In removing the small chest which held my medicines from the shelf on which it was placed, Susan let it drop on the floor. The two full bottles still left were so completely shattered that not even a teaspoonful of the contents was saved.

Shocked at what she had done, the poor girl volunteered to go herself to my chemist in London by the first train. I refused to allow it. What did it matter to me now, if my death from exhaustion was hastened by a day or two? Why need my life be prolonged artificially by drugs, when I had nothing left to live for? An excuse for me which would satisfy others was easily found. I said that I had been long weary of physic, and that the accident had decided me on refusing to take more.

That night I did not wake quite so often as usual. When she came to me the next day, Susan noticed that I looked better. The day after, the other nurse made the same observation. At the end of the week, I was able to leave my bed, and sit by the fireside, while Susan read to me. Some mysterious change in my health had completely falsified the prediction of the medical men. I sent to London for my doctor--and told him that the improvement in me had begun on the day when I left off taking his remedies. "Can you explain it?" I asked.

He answered that no such "resurrection from the dead" (as he called it) had ever happened in his long experience. On leaving me, he asked for the latest prescriptions that had been written. I inquired what he was going to do with them. "I mean to go to the chemist," he replied, "and to satisfy myself that your medicines have been properly made up."

I owed it to Mrs. Mozeen's true interest in me to tell her what had happened. The same day I wrote to her. I also mentioned what the doctor had said, and asked her to call on him, and ascertain if the prescriptions had been shown to the chemist, and if any mistake had been made.

A more innocently intended letter than this never was written. And yet there are people who have declared that it was inspired by suspicion of Mrs. Mozeen!

EIGHTH EPOCH.

WHETHER I was so weakened by illness as to be incapable of giving my mind to more than one subject for reflection at a time (that subject being now the extraordinary recovery of my health)--or whether I was preoccupied by the effort, which I was in honor bound to make, to resist the growing attraction to me of Susan's society--I cannot presume to say. This only I know: when the discovery of the terrible position toward Rothsay in which I now stood suddenly overwhelmed me, an interval of some days had passed. I cannot account for it. I can only say--so it was.

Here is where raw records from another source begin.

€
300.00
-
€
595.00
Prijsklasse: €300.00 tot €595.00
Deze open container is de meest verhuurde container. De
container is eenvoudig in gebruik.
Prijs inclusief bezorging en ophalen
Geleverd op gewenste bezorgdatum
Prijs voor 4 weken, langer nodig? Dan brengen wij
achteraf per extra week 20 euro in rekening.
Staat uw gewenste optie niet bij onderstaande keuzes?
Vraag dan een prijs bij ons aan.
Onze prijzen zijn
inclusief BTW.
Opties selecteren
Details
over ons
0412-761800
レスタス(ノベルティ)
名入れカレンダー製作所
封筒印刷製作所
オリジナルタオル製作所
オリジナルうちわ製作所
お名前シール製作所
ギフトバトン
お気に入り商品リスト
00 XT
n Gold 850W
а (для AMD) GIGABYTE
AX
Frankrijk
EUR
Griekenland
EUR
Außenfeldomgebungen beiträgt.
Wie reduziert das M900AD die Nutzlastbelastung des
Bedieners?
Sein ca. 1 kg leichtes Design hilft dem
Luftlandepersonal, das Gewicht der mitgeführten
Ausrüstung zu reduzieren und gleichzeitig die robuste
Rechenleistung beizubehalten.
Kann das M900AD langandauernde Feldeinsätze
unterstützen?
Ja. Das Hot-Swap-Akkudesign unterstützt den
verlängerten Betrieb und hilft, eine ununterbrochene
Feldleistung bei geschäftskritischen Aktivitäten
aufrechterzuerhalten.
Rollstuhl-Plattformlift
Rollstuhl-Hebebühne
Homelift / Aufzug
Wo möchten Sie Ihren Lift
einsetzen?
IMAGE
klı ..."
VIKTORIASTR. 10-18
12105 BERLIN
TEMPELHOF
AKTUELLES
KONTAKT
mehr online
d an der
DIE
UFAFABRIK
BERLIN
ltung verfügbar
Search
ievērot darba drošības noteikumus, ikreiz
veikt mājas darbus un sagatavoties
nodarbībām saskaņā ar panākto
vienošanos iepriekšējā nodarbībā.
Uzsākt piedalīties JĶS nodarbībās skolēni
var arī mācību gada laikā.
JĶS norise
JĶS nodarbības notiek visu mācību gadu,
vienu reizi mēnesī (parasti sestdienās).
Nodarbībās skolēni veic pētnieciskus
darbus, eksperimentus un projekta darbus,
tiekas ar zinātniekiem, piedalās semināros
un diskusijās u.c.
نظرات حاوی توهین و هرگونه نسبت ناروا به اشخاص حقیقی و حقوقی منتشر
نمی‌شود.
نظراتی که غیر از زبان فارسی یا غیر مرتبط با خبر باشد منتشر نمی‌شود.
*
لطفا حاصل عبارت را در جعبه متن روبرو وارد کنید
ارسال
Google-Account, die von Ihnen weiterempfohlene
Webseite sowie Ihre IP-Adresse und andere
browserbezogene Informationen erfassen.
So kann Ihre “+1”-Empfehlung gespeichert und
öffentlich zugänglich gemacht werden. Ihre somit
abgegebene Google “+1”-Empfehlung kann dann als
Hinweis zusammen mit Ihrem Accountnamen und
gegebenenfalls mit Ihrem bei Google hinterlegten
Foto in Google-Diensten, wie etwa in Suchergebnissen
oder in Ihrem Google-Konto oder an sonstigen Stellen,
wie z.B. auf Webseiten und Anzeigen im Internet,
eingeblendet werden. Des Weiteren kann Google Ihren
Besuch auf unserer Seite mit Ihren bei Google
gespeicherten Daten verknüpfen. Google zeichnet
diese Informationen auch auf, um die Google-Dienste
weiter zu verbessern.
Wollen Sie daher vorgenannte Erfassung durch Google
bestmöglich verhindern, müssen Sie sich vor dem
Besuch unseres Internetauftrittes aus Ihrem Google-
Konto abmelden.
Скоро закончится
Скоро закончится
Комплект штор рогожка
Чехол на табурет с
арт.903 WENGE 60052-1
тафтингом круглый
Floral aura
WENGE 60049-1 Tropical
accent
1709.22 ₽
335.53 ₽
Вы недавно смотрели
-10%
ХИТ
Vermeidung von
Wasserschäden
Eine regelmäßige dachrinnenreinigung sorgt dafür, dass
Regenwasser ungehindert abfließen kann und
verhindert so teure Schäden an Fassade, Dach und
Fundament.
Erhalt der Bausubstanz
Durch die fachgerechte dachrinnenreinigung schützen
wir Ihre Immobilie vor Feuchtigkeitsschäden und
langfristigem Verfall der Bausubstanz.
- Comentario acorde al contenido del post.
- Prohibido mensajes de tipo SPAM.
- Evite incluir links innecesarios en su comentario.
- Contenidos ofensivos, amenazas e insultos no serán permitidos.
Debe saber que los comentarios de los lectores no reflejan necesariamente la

Susan was in the room. I was wholly unable to hide from her the sudden change of color which betrayed the horror that had overpowered me. She said, anxiously: "What has frightened you?"

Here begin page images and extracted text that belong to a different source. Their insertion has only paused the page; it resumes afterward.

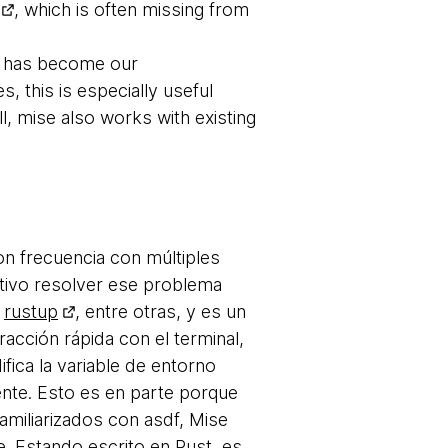
, which is often missing from
se has become our
 this is especially useful
, mise also works with existing
on frecuencia con múltiples
tivo resolver ese problema
,
rustup
, entre otras, y es un
racción rápida con el terminal,
fica la variable de entorno
ente. Esto es en parte porque
amiliarizados con asdf, Mise
. Estando escrito en Rust, es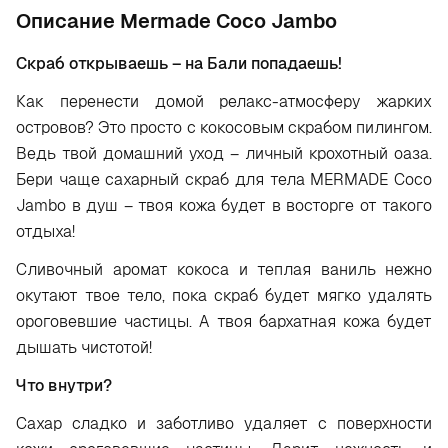
Oписание Mermade Coco Jambo
Скраб открываешь – на Бали попадаешь!
Как перенести домой релакс-атмосферу жарких
островов? Это просто с кокосовым скрабом пилингом.
Ведь твой домашний уход – личный крохотный оаза.
Бери чаще сахарный скраб для тела MERMADE Coco
Jambo в душ – твоя кожа будет в восторге от такого
отдыха!
Сливочный аромат кокоса и теплая ваниль нежно
окутают твое тело, пока скраб будет мягко удалять
ороговевшие частицы. А твоя бархатная кожа будет
дышать чистотой!
Что внутри?
Сахар сладко и заботливо удаляет с поверхности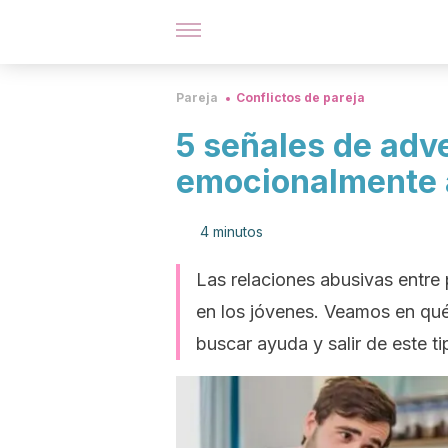
Pareja
Conflictos de pareja
5 señales de adve
emocionalmente 
4 minutos
Las relaciones abusivas entre
en los jóvenes. Veamos en qu
buscar ayuda y salir de este t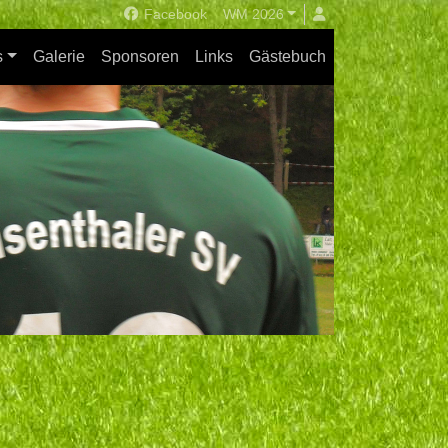
Facebook
WM 2026
s
Galerie
Sponsoren
Links
Gästebuch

I don't think I heard her. The play was in my memory again--the fatal play, which had wound itself into the texture of Rothsay's life and mine. In vivid remembrance, I saw once more the dramatic situation of the first act, and shrank from the reflection of it in the disaster which had fallen on my friend and myself.

"What has frightened you?" Susan repeated.

I answered in one word--I whispered his name: "Rothsay!"

She looked at me in innocent surprise. "Has he met with some misfortune?" she asked, quietly.

"Misfortune"--did she call it? Had I not said enough to disturb her tranquillity in mentioning Rothsay's name? "I am living!" I said.